New California leans slightly Republican by roughly 14 points: about 43% of voters vote Democratic and 57% Republican.
About 88% of adults in New California typically vote, above the U.S. average of about 62%. Among adults in New California, ~38% vote Democratic, ~50% Republican, and ~12% don't vote. The map below shows estimated turnout by block group.
How New California compares
Among cities within 25 miles, New California leans more Republican than 24 of 83 neighbors.
Politically, New California sits close to the rest of Ohio.
Politics vary noticeably by neighborhood within New California. The northwest side is the most Republican-leaning (R+46) and the east side is the least Republican-leaning (R+5), a spread of about 41 points.
Why New California leans the way it does
This analysis examined 14,881 data points per city to find what predicts political lean and turnout. The items below are a few correlations that stood out for New California, not a ranked or complete list of what matters most.
New California votes Republican even though it is densely developed (about 24%, modestly below the Ohio average of 34%). State and regional patterns outweigh the Democratic lean that density usually predicts here. A high family-household share predicts Republican voting, and about 88% of households in New California are family households, above 98% of cities.
Food insecurity and voter turnout
Places with low food insecurity tend to turn out at a higher rate; New California, OH sits in the bottom tenth nationally on this measure. Food insecurity does not directly drive turnout; it reflects economic hardship, which lines up with lower voting.

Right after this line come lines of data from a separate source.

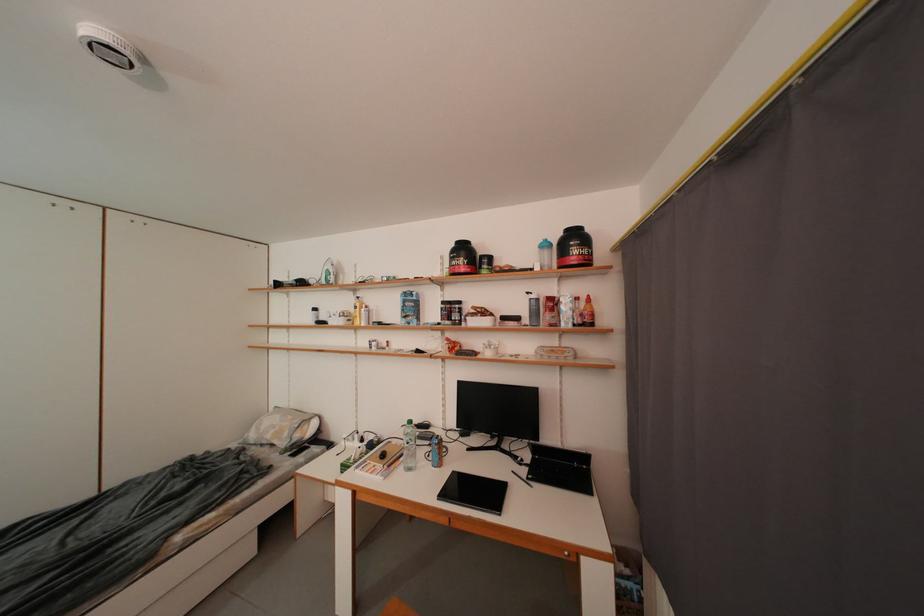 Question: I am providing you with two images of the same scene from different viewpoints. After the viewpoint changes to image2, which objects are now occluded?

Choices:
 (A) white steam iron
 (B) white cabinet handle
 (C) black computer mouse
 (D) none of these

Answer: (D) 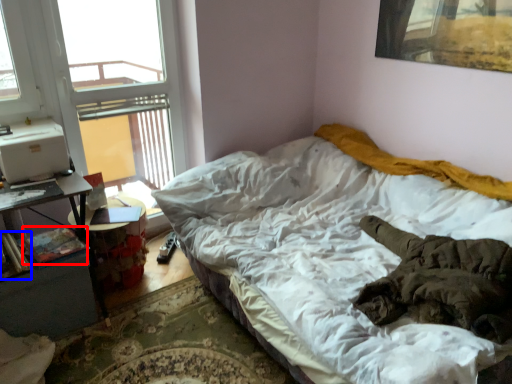 Question: Which object appears farthest to the camera in this image, book (highlighted by a red box) or book (highlighted by a blue box)?

Choices:
 (A) book
 (B) book

Answer: (A) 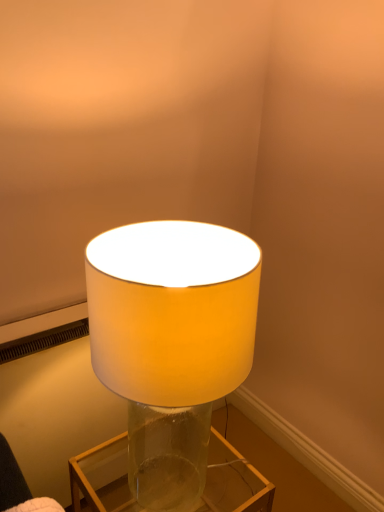 Image resolution: width=384 pixels, height=512 pixels. Describe the element at coordinates (172, 331) in the screenshot. I see `translucent glass lamp at center` at that location.

Locate an element on the screen. Image resolution: width=384 pixels, height=512 pixels. translucent glass lamp at center is located at coordinates (172, 331).

Locate an element on the screen. The height and width of the screenshot is (512, 384). translucent glass lamp at center is located at coordinates (172, 331). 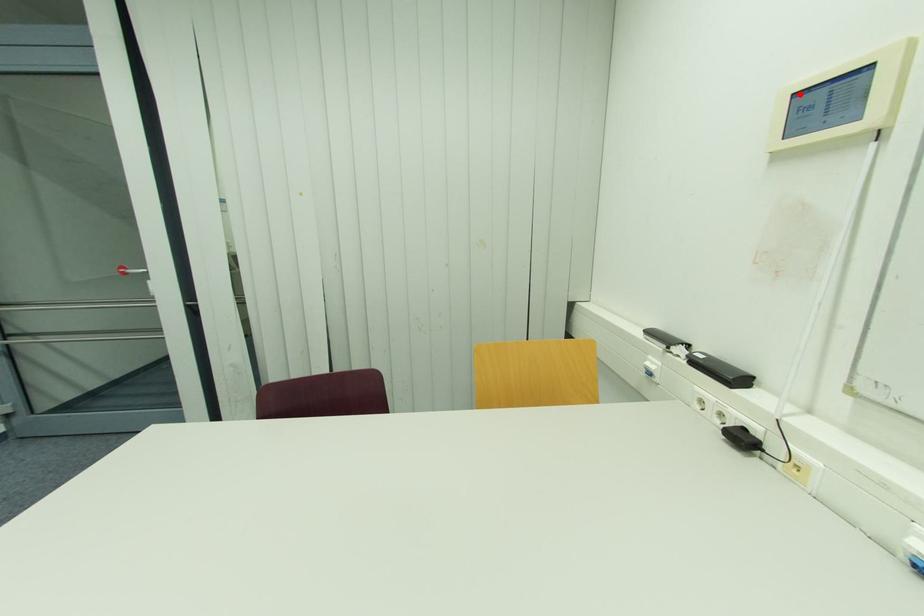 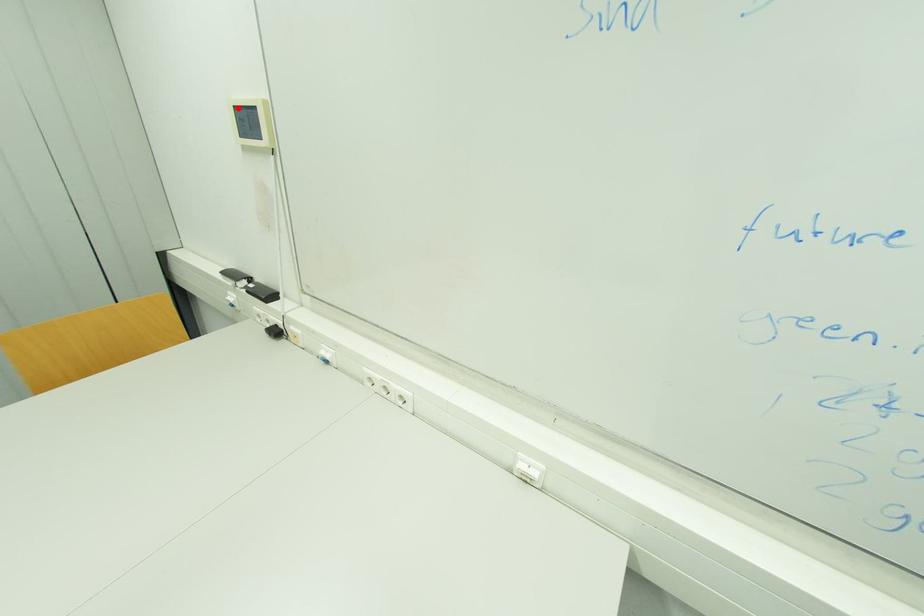 I am providing you with two images of the same scene from different viewpoints. A red point is marked on the first image and another point is marked on the second image. Does the point marked in image1 correspond to the same location as the one in image2?

Yes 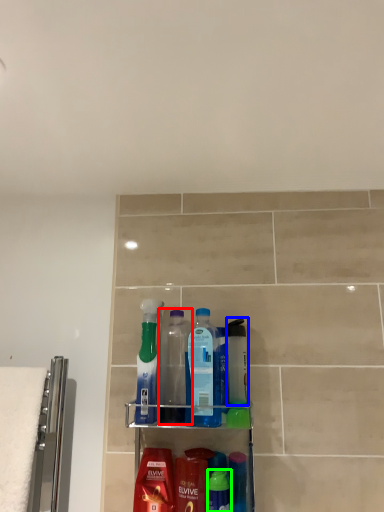 Question: Considering the real-world distances, which object is farthest from bottle (highlighted by a red box)? mouthwash (highlighted by a blue box) or mouthwash (highlighted by a green box)?

Choices:
 (A) mouthwash
 (B) mouthwash

Answer: (B) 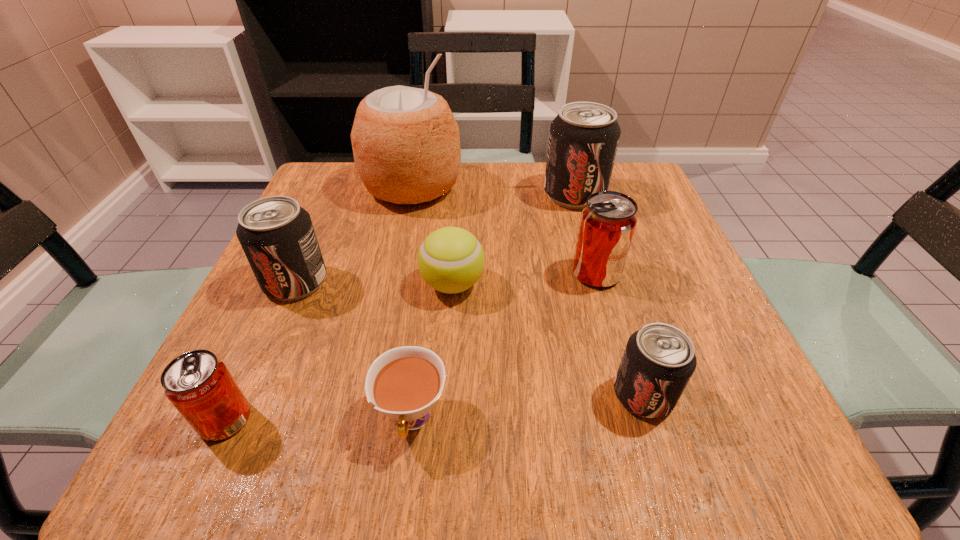 Where is `coconut`? This screenshot has height=540, width=960. coconut is located at coordinates (406, 145).

The image size is (960, 540). Find the location of `the biggest black soda can`. the biggest black soda can is located at coordinates (584, 136).

You are a GUI agent. You are given a task and a screenshot of the screen. Output one action in this format:
    pyautogui.click(x=<x>, y=<y>)
    Task: Click on the farthest pop soda
    
    Given the screenshot: What is the action you would take?
    pyautogui.click(x=584, y=136)

Locate an element on the screen. The width and height of the screenshot is (960, 540). the farther red pop soda is located at coordinates (608, 221).

What are the coordinates of `the right red pop soda` in the screenshot? It's located at (608, 221).

This screenshot has width=960, height=540. What are the coordinates of `the leftmost black soda can` in the screenshot? It's located at (277, 236).

Image resolution: width=960 pixels, height=540 pixels. Identify the location of the second smallest black soda can. (277, 236).

This screenshot has height=540, width=960. Identify the location of tennis ball. (451, 260).

What are the coordinates of `the smallest black soda can` in the screenshot? It's located at (659, 359).

I want to click on the left red pop soda, so click(199, 385). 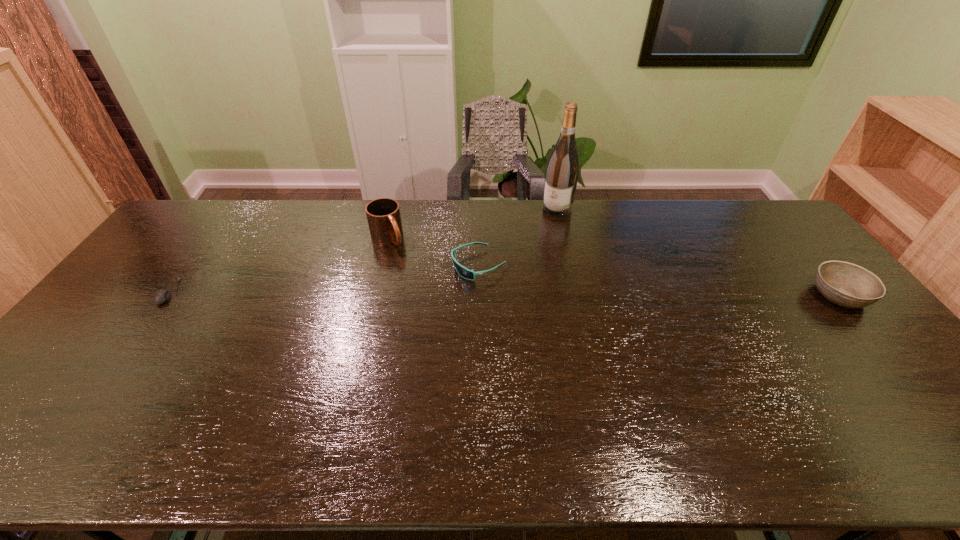 Locate an element on the screen. Image resolution: width=960 pixels, height=540 pixels. the shortest object is located at coordinates (160, 297).

At what (x,y) coordinates should I click in order to perform the action: click on the leftmost object. Please return your answer as a coordinate pair (x, y). This screenshot has width=960, height=540. Looking at the image, I should click on (160, 297).

Image resolution: width=960 pixels, height=540 pixels. Identify the location of the third shortest object. (845, 284).

You are a GUI agent. You are given a task and a screenshot of the screen. Output one action in this format:
    pyautogui.click(x=<x>, y=<y>)
    Task: Click on the bowl
    The width and height of the screenshot is (960, 540).
    Given the screenshot: What is the action you would take?
    pyautogui.click(x=845, y=284)

What are the coordinates of `the third object from right to left` in the screenshot? It's located at (468, 274).

Find the location of `sunglasses`. sunglasses is located at coordinates (468, 274).

Locate an element on the screen. The image size is (960, 540). the second tallest object is located at coordinates (383, 214).

This screenshot has height=540, width=960. Find the location of `mug`. mug is located at coordinates (383, 214).

At what (x,y) coordinates should I click in order to perform the action: click on the tallest object. Please return your answer as a coordinate pair (x, y). This screenshot has width=960, height=540. Looking at the image, I should click on (562, 172).

Where is `wine bottle`? Image resolution: width=960 pixels, height=540 pixels. wine bottle is located at coordinates (562, 172). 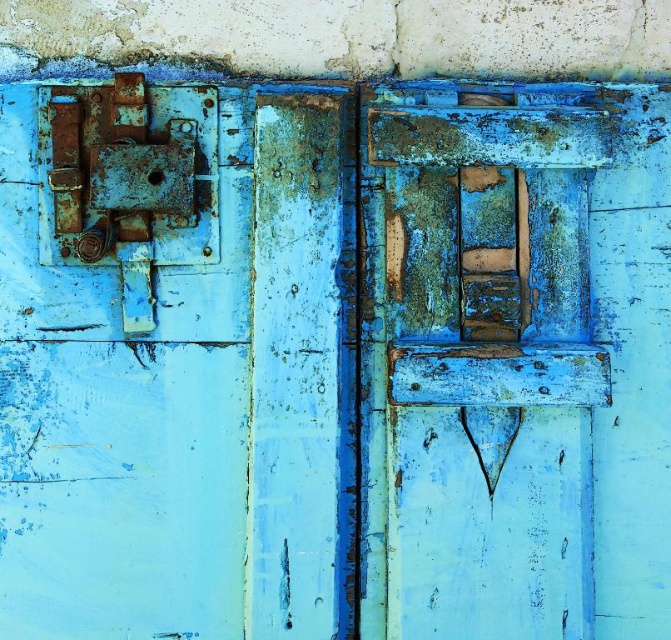 Based on the photo, does rusty metal lock at left appear on the left side of rusty wood door at center?

Indeed, rusty metal lock at left is positioned on the left side of rusty wood door at center.

Measure the distance between point (219, 552) and camera.

The distance of point (219, 552) from camera is 1.57 meters.

Where is `rusty metal lock at left`? rusty metal lock at left is located at coordinates (123, 358). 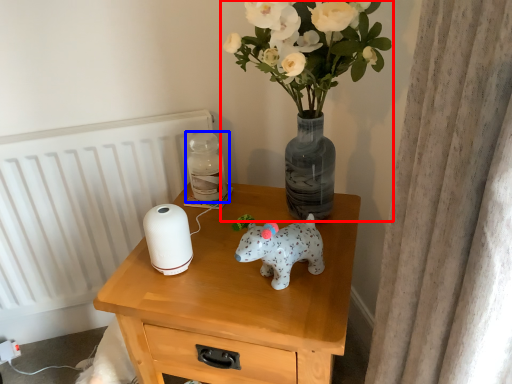 Question: Which object appears closest to the camera in this image, houseplant (highlighted by a red box) or bottle (highlighted by a blue box)?

Choices:
 (A) houseplant
 (B) bottle

Answer: (A) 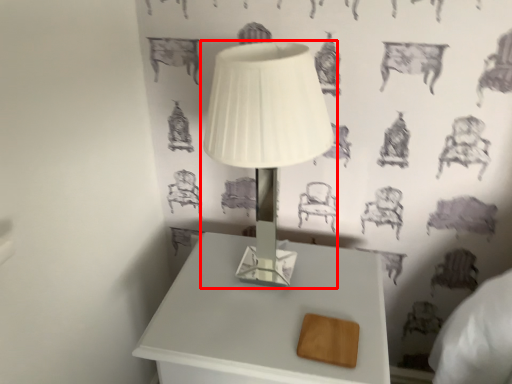 Question: From the image's perspective, where is lamp (annotated by the red box) located in relation to table in the image?

Choices:
 (A) below
 (B) above

Answer: (B) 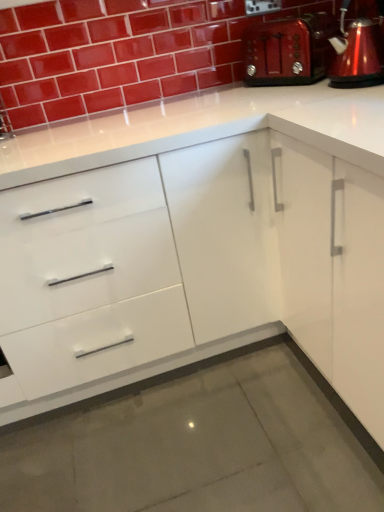 Identify the location of free point in front of metallic red toaster at upper right. This screenshot has height=512, width=384. click(x=277, y=98).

Why turnout in New California looks the way it does
Areas with strong routine healthcare access turn out at higher rates. New California is in the top quarter nationally for routine-care measures such as insurance coverage, preventive screenings, and dental visits. The dental-visit rate here is about 75%, about 15 points above the U.S. average of 60%. High high-school completion lines up with higher turnout, and more than 99% of adults in New California have completed high school, in the top fraction of cities. Learn more about the findings and methodology on the political spectrum map.
Nearby Cities
- Plain City, OH R+24
- Arnold, OH R+34
- Shawnee Hills, OH R+5
- Watkins, OH R+45
- Dublin, OH D+15
- Jerome, OH R+46
- Unionville Center, OH R+47
- Powell, OH Even
- Amlin, OH Even
- Ostrander, OH R+40
Cities with Similar Populations
- Santeetlah, NC R+61
- Muldoon, TX R+68
- Munterville, IA R+53
- Manorville, PA R+45
- Shanghai Corners, MI R+40
- Stampley, MS D+61
- Richlawn, KY D+23
- Sturkie, AR R+69
- Forest Chapel, TX R+80
- Malcolm, AL D+6
Sources and methodology
Precinct-level voting records used to fit the model come from Ohio Secretary of State, Elections, distributed by the Voting and Election Science Team. Demographic inputs come from the U.S. Census Bureau (ACS 5-year estimates and the 2020 Decennial Census). Health and environmental inputs come from the CDC (PLACES and the Environmental Justice Index). Land cover comes from the USGS and EPA. Election-day and lead-up weather come from PRISM 4km daily grids and the NOAA Global Historical Climatology Network. Mail-voting and election-administration patterns come from the MIT Election Lab's Survey of the Performance of American Elections. Block-group crime detail comes from CrimeGrade. Internet data and modeling support provided by ISPreports.org.
Modeling and analysis by the BestNeighborhood data science team. Full methodology and findings: political spectrum map.
Methodology reviewed by the BestNeighborhood data team. Last updated May 2026.